The travertine terraces above Pamukkale and below the ancient city of Hierapolis are a UNESCO World Heritage site. This “Cotton Castle” is accessed via a gate near Pamukkale, and the walk up takes about 30 minutes and offers numerous opportunities to soak in pools that are generally no more than a foot deep. Tough pollution control regulations require removing your shoes in order to walk on them (so bring something to put your shoes in!), so the travertines stay white as ever. This job is made tougher in winters when the water flowing down the chalky cascades will be freezing cold.
At the top of the travertines lies the ancient Roman city of Hierapolis. The ruins of the city sprawl over a large area, but sites are well-marked and there are trails that can be easily followed. The 12,000-seat amphitheater is in excellent condition and is a highlight, as are the town gates and main road. In addition, the town is home to the Martyrium of St. Phillip, a pilgrimage site that is supposedly the site where the apostle Philip was martyred and buried. The church at the site is in ruins, but its foundations reveal an unusual octagonal plan.
You can soak in the antique pool for an extra fee.

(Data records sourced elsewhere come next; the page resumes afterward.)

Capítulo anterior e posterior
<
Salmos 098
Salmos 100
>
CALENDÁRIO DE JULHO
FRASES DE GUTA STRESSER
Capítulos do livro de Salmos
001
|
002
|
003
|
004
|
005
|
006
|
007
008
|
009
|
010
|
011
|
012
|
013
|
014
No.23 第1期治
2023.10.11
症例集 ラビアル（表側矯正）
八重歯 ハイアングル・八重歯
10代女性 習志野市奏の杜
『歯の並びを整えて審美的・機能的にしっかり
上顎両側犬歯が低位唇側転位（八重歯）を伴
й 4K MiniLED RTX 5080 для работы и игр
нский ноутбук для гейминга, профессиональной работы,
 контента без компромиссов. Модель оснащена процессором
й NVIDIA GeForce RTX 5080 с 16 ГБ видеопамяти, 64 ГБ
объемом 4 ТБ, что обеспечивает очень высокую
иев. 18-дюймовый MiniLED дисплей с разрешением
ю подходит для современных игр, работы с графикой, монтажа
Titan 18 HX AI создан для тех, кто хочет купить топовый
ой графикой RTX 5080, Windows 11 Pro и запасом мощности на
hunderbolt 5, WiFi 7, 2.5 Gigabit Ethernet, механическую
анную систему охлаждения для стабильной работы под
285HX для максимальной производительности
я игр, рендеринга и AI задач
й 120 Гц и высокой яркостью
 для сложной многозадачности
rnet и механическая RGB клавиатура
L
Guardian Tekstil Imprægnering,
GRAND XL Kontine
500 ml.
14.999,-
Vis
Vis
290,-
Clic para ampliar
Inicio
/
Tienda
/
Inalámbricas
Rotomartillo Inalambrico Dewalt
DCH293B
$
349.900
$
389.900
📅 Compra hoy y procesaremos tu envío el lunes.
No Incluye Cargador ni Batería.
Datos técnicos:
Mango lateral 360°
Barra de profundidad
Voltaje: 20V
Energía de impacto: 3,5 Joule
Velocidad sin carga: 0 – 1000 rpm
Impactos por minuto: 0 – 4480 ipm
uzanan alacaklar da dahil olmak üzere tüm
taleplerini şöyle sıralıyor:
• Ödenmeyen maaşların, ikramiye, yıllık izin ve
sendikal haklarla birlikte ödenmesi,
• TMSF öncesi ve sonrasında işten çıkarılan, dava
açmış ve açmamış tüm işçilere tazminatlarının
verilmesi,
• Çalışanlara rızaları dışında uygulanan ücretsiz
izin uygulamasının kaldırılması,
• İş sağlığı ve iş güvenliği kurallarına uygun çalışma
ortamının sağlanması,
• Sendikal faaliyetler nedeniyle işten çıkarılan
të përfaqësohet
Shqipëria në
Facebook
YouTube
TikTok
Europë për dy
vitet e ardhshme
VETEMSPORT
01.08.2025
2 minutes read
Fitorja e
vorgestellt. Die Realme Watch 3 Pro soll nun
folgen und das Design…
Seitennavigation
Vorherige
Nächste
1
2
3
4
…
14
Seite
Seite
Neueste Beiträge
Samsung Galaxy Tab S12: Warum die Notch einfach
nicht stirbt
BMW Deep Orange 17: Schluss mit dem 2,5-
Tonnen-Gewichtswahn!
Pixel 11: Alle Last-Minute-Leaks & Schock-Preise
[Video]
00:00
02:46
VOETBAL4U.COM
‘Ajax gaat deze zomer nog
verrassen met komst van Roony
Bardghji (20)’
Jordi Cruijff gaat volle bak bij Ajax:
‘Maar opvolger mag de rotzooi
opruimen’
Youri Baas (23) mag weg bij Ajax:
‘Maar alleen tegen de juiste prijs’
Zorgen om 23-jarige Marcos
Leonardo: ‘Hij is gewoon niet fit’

The travertine is a slip formed by a multifaceted chemical reaction and subsequent precipitation of various causes and environments. The geological events that led to the thermal source of Pamukkale affected a large area. In this region, there are 17 hot water areas with temperatures ranging from 35-100 degrees Celsius. Pamukkale source has been used since antiquity.
The thermal water comes from the source with a channel of 320 m length per travertine, and from there it is poured into the travertine floors where 60-70 m of partial sedimentation takes place, and it travels 240-300 m on average.
During contact with oxygen in the air, the water containing high amounts of Calcium Hydrocarbonate in the 35.6 C warming temperature causes carbon dioxide and Carbon monoxide to fly causing calcium carbonate to precipitate and form travertine. The precipitate is in the gel state in the first step. Calcium carbonate which is precipitating in the layer pods and creases is initially a soft gel.
It becomes hard and transforms into travertine over time. However, the movement of the walk through the floors causes the soft calcium carbonate to crumble and disperse. Travertines are provided within a particular program with thermal water control. Water that has been pumped for a long time causes algae and therefore unpleasant pollution in travertines. In the formation of whiteness; weather conditions, heat loss, flow propagation, and duration are influential. Precipitation continues until the carbon dioxide in the thermal water reaches the equilibrium of the atmospheric carbon dioxide.